*Assignment*
Take from the records below each line that holds "divider".

*Data under study*
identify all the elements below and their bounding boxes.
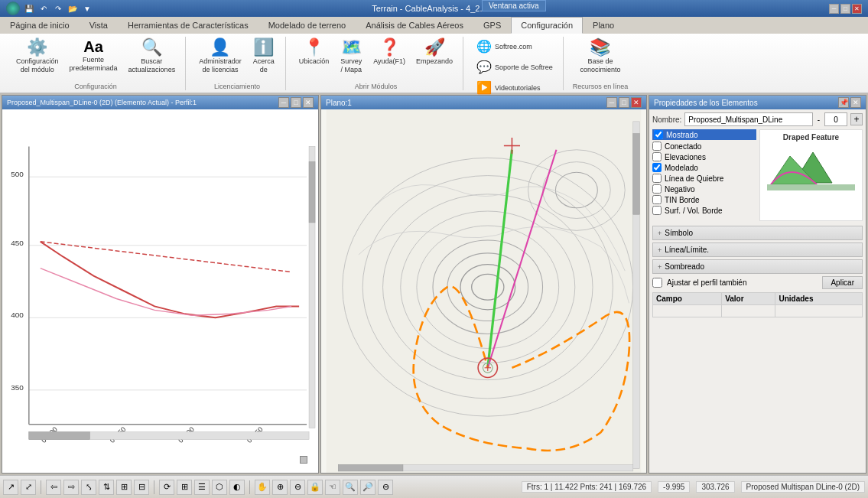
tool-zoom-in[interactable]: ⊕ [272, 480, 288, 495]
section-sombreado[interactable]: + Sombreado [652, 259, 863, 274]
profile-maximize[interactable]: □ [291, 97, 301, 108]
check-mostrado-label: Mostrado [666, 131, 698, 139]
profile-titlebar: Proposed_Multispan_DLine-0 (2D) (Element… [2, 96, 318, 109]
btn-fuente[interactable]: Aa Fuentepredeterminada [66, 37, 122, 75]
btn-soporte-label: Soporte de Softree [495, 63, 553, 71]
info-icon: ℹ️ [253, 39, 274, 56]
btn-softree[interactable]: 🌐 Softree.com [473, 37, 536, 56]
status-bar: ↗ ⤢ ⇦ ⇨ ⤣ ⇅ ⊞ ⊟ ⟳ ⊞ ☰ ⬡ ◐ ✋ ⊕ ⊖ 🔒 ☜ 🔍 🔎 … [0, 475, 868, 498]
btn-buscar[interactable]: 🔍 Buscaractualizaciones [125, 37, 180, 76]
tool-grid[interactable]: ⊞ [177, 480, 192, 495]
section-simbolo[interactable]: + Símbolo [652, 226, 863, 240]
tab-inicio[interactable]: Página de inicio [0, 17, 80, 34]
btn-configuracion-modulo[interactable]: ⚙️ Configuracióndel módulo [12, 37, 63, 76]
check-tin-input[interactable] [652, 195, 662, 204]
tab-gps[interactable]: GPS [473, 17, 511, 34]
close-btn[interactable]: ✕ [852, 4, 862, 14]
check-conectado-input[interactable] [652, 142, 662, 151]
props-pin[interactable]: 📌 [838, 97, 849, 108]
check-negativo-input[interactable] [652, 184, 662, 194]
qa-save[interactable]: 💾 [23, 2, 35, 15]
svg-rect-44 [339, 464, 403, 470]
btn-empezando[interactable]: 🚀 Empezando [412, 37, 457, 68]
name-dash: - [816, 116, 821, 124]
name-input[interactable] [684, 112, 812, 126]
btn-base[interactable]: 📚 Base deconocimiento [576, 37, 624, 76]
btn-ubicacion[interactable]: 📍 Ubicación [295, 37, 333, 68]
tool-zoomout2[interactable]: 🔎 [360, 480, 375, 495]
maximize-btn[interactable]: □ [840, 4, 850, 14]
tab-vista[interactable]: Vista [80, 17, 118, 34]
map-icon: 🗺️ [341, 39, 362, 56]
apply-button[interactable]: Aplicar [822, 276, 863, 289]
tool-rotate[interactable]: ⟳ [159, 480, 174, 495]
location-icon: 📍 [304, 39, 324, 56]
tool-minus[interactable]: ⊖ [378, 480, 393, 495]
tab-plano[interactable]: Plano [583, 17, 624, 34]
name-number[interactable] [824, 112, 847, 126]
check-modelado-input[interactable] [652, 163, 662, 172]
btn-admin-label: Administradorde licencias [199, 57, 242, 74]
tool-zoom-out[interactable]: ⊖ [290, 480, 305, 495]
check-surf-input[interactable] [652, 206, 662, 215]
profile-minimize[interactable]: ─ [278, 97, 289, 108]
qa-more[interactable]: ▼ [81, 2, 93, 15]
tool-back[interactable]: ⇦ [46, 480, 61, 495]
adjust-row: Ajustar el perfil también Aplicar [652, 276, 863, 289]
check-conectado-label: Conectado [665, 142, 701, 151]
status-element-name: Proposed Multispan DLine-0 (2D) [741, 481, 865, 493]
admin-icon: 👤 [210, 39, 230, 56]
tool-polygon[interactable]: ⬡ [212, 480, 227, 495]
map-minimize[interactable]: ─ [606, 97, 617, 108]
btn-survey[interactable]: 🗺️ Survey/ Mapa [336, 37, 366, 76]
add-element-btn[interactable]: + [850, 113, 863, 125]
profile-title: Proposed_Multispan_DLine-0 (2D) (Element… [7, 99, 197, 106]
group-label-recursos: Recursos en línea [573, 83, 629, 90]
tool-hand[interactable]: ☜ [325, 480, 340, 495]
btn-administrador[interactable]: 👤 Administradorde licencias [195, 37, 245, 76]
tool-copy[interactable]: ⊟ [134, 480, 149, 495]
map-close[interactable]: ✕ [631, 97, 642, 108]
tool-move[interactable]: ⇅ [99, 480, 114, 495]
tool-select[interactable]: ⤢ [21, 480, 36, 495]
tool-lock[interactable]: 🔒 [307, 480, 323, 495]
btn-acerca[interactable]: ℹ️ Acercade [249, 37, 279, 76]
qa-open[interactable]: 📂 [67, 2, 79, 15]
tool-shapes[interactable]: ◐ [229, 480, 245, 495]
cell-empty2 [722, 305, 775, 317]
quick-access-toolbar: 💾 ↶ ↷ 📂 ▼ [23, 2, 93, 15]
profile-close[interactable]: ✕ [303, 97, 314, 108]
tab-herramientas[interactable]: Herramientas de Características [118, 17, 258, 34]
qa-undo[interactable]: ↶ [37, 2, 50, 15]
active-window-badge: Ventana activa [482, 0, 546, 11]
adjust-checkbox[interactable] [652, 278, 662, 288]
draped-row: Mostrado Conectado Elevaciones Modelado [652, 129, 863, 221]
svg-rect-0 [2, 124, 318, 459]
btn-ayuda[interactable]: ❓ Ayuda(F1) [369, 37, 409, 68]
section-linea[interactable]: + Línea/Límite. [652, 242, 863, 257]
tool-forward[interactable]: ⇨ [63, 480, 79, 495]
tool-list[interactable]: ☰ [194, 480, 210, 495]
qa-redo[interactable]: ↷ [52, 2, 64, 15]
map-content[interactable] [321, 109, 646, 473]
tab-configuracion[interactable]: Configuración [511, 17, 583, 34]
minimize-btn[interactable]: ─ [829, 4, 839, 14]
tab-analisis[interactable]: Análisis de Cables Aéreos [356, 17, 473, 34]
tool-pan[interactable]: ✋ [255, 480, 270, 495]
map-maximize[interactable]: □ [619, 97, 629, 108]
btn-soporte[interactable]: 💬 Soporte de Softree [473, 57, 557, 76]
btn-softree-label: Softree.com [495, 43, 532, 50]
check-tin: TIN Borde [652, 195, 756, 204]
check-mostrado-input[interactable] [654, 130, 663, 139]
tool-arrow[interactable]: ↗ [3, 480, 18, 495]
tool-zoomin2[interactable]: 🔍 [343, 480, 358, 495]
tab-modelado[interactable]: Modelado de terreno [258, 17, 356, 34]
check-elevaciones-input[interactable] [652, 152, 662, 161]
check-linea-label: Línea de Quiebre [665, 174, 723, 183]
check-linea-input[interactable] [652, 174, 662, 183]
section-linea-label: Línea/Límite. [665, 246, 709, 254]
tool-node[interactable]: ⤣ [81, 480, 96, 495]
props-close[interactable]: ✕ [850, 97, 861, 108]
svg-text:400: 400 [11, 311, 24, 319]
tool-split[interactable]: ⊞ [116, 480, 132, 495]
==
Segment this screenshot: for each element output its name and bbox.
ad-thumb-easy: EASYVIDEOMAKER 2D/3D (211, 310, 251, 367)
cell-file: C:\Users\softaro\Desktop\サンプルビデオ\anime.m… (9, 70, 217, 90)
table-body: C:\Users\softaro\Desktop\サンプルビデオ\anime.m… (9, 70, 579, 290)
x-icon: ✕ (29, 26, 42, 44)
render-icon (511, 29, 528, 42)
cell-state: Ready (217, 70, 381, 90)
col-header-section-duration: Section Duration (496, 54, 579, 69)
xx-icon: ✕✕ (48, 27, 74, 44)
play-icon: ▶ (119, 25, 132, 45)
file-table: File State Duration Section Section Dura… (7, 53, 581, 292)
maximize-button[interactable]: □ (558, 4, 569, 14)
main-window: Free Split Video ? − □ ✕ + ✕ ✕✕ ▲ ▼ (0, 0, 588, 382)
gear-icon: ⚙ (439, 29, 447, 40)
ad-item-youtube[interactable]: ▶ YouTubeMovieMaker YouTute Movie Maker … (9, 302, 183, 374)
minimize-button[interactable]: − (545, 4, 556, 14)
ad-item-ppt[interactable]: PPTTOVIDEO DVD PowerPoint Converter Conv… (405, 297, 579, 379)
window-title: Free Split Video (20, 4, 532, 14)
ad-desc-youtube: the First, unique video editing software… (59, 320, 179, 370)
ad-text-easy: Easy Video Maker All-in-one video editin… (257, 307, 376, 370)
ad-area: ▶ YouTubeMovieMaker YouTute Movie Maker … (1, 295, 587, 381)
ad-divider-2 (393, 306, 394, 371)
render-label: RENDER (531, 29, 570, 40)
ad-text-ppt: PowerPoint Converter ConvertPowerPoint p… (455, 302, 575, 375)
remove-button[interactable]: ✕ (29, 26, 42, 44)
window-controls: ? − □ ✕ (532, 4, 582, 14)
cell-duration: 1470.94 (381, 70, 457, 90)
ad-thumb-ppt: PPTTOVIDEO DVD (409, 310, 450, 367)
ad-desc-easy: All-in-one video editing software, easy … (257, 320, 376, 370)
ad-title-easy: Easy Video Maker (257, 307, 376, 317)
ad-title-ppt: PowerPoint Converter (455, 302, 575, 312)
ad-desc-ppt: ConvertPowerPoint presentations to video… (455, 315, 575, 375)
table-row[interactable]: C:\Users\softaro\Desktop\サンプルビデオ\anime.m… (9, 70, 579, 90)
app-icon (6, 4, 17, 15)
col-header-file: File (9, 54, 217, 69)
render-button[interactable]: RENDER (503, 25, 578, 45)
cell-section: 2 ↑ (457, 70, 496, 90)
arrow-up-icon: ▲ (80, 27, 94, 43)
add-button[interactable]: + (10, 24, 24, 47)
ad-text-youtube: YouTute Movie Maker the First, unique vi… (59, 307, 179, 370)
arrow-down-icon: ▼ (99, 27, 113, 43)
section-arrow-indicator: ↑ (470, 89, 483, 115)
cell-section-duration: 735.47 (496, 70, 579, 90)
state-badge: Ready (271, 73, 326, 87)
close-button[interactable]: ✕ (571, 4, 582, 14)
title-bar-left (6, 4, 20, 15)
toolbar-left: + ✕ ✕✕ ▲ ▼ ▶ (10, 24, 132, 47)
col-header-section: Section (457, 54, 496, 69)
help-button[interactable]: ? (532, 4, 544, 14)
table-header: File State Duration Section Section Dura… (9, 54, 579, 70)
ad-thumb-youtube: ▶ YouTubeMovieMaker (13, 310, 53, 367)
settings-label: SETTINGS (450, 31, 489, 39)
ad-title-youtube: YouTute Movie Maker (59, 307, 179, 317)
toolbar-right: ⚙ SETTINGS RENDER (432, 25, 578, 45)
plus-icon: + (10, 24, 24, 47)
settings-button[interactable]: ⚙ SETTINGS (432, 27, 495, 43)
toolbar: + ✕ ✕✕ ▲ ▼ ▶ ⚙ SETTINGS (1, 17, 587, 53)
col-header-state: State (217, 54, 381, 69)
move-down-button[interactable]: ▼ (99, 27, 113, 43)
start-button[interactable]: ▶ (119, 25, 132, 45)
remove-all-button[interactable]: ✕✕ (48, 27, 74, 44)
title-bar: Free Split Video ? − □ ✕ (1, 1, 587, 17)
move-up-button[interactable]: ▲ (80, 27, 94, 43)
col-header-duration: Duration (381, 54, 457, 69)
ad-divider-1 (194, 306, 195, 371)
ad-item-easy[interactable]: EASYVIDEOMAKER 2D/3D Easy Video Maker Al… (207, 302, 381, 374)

*Result of this exercise*
ad-divider-2 (393, 306, 394, 371)
ad-divider-1 (194, 306, 195, 371)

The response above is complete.